_DATASET_.
○ ○ ○
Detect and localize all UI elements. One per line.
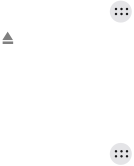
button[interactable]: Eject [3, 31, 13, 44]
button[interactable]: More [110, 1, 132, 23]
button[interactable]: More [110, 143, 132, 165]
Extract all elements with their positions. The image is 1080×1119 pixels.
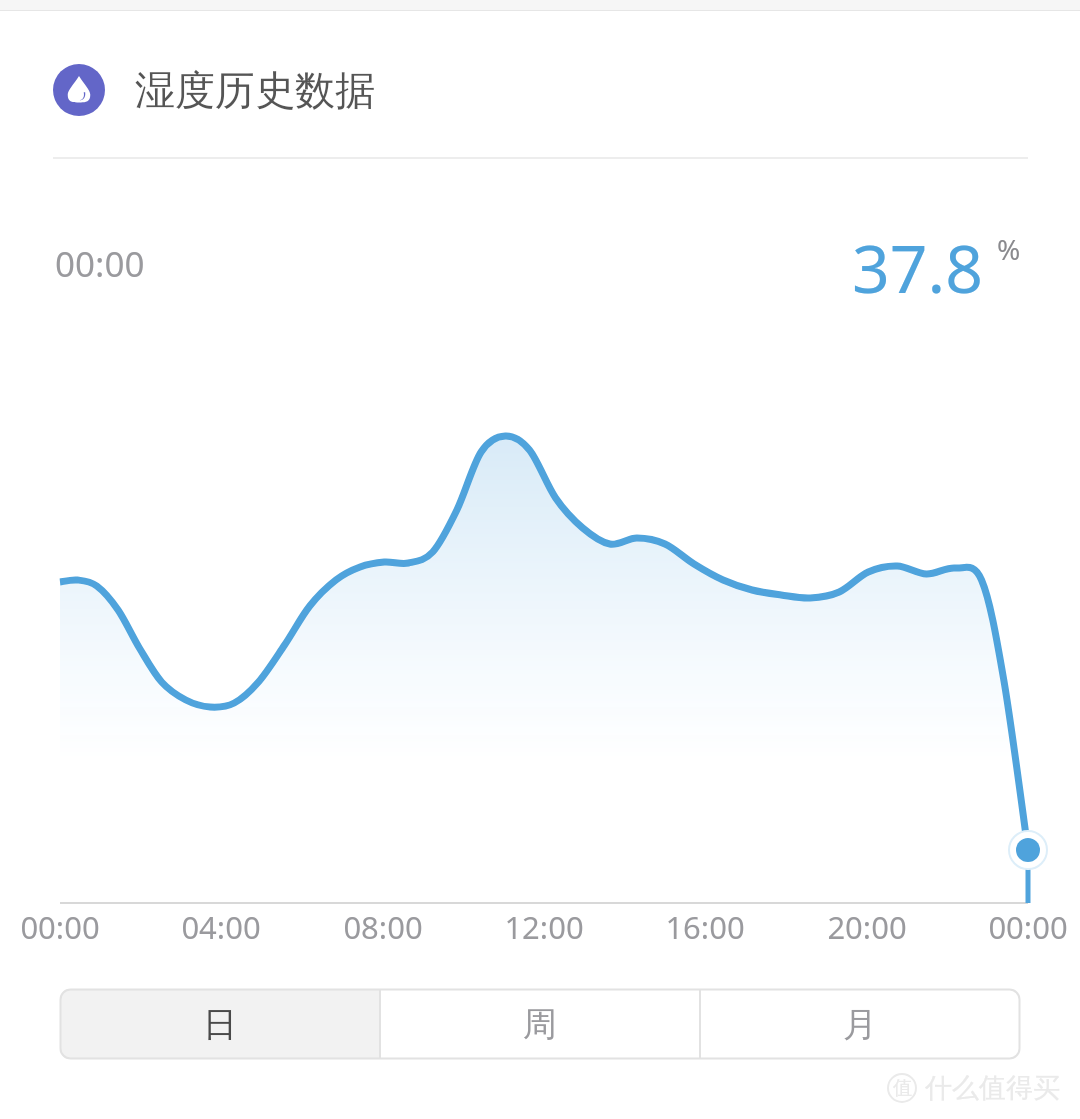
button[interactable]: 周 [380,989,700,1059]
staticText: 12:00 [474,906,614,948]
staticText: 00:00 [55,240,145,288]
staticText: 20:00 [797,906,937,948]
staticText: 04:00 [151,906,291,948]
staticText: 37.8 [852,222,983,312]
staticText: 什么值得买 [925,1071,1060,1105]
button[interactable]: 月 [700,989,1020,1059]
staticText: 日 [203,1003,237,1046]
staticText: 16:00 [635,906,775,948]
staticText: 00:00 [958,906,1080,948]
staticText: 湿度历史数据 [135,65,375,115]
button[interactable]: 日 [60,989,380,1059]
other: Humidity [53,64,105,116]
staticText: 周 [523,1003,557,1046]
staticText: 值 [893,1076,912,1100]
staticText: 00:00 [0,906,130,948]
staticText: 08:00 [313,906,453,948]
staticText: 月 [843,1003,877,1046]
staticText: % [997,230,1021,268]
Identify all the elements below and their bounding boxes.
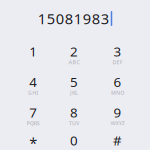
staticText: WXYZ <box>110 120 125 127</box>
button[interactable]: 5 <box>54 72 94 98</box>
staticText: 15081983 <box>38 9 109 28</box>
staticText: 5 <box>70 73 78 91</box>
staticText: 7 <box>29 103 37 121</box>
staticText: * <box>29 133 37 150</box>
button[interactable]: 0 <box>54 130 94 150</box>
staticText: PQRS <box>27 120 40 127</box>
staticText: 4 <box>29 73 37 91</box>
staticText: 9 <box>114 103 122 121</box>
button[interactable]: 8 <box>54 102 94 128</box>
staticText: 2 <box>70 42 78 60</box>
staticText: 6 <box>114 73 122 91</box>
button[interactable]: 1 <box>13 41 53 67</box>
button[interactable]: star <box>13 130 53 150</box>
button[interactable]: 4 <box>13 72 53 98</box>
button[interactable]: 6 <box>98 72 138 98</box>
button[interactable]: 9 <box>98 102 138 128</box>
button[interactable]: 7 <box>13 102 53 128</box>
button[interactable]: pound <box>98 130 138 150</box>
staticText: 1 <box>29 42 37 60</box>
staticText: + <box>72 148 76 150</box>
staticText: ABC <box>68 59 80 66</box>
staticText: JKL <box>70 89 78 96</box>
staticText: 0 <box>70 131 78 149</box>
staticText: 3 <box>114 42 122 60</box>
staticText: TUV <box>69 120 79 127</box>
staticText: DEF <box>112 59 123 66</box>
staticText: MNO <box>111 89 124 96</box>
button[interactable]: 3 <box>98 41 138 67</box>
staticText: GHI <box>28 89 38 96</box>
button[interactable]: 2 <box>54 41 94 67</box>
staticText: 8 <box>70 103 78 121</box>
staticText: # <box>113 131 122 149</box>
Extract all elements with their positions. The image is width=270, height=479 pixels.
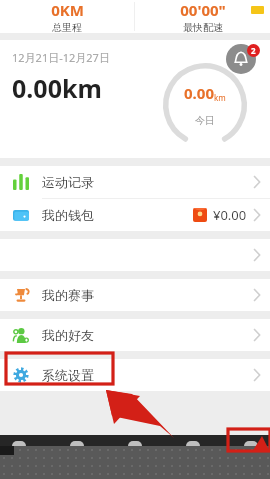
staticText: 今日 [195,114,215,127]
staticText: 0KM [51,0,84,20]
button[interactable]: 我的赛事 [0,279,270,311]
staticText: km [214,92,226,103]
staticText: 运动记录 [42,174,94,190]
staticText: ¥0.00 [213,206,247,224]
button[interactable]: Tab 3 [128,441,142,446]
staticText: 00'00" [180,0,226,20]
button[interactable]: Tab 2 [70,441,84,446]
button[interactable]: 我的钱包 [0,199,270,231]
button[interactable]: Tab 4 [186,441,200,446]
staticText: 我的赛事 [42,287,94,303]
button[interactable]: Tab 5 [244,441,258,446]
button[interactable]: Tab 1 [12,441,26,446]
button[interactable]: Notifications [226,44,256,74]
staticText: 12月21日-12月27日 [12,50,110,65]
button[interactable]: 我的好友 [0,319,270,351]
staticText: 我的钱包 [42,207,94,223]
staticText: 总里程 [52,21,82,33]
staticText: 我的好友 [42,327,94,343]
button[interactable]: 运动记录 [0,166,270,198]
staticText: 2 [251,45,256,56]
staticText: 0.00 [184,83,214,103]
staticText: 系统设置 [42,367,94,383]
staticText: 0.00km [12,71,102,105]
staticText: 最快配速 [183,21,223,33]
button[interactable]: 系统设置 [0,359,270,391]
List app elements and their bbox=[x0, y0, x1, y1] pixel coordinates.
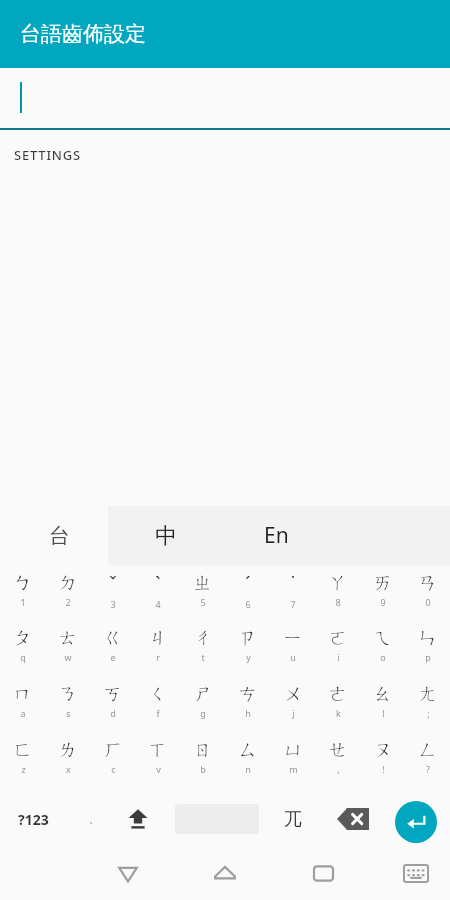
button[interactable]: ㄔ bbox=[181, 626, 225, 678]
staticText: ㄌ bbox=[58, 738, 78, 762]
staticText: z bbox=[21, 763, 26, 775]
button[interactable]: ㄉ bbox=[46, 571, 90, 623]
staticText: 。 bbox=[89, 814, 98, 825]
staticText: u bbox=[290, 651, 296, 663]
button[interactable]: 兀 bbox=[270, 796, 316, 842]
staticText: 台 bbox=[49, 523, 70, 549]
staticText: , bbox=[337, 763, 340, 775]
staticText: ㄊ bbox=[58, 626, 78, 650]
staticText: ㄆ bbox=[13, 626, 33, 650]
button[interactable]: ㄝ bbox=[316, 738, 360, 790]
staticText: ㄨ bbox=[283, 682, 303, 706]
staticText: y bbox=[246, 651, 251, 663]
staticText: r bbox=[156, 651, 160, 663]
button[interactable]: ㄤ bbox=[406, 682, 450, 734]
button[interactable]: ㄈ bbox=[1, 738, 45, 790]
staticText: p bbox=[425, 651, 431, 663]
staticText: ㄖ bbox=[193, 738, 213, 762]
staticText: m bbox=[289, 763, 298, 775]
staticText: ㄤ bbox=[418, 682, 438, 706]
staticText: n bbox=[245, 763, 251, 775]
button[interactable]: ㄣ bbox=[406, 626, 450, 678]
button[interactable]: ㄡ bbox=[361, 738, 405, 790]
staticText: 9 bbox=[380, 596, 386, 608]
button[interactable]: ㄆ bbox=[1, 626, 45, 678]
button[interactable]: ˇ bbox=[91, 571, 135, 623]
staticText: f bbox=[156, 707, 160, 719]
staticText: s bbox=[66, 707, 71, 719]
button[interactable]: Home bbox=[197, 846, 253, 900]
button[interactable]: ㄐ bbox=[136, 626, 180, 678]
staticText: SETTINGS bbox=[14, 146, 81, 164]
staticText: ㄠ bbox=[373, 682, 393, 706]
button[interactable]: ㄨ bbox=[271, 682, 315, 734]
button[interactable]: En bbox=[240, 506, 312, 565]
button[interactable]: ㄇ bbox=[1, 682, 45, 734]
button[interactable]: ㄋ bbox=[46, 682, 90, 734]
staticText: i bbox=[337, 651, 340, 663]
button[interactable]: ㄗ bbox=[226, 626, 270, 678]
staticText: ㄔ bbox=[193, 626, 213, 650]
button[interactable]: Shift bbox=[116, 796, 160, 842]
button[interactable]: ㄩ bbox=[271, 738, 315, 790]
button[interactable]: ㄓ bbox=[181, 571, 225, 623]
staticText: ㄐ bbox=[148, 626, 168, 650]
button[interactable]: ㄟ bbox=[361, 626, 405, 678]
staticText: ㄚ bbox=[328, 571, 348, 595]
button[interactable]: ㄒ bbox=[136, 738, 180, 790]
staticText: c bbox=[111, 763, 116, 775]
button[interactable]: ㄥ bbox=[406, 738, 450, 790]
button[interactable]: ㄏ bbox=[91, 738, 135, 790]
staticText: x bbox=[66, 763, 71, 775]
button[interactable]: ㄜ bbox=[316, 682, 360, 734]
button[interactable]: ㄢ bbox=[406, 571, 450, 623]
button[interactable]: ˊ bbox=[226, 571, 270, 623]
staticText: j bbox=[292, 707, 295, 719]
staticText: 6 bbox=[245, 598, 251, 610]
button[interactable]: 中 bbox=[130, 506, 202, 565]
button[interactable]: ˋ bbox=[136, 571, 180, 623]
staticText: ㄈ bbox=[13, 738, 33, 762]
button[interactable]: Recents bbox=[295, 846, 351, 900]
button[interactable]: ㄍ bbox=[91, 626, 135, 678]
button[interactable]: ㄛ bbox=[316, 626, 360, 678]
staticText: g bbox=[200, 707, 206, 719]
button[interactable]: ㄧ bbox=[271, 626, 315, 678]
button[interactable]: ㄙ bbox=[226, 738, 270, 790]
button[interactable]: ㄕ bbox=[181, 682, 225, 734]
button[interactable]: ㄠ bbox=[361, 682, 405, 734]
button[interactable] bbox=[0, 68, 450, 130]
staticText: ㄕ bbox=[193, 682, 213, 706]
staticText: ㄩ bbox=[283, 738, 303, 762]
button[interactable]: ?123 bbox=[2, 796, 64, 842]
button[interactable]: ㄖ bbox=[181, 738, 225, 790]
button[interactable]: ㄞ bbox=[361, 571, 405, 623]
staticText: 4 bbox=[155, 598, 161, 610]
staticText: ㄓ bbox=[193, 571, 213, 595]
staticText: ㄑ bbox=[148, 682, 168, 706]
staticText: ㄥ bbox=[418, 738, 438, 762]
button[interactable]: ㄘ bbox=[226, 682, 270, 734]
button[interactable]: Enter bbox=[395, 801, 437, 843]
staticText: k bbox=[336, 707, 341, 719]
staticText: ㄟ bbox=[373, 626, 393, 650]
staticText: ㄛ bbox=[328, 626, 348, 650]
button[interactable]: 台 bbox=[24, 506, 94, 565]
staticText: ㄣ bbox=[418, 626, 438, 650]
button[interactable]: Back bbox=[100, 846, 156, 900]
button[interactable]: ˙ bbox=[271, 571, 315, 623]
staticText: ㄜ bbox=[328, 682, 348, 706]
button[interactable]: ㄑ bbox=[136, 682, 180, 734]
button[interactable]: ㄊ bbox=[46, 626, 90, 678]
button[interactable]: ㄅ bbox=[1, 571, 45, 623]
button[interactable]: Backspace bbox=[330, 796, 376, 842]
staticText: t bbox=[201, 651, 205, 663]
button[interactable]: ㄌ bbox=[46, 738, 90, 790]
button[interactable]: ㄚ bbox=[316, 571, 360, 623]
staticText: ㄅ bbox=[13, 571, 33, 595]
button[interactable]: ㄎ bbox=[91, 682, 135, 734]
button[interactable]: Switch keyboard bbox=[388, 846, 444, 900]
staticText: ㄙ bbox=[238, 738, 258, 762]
○ ○ ○
_DIRECTIONS_. Copy whichever lines of the records above contain the word "系统设置".

_ANSWER TO THE EXERCISE_.
staticText: 系统设置 [42,367,94,383]
button[interactable]: 系统设置 [0,359,270,391]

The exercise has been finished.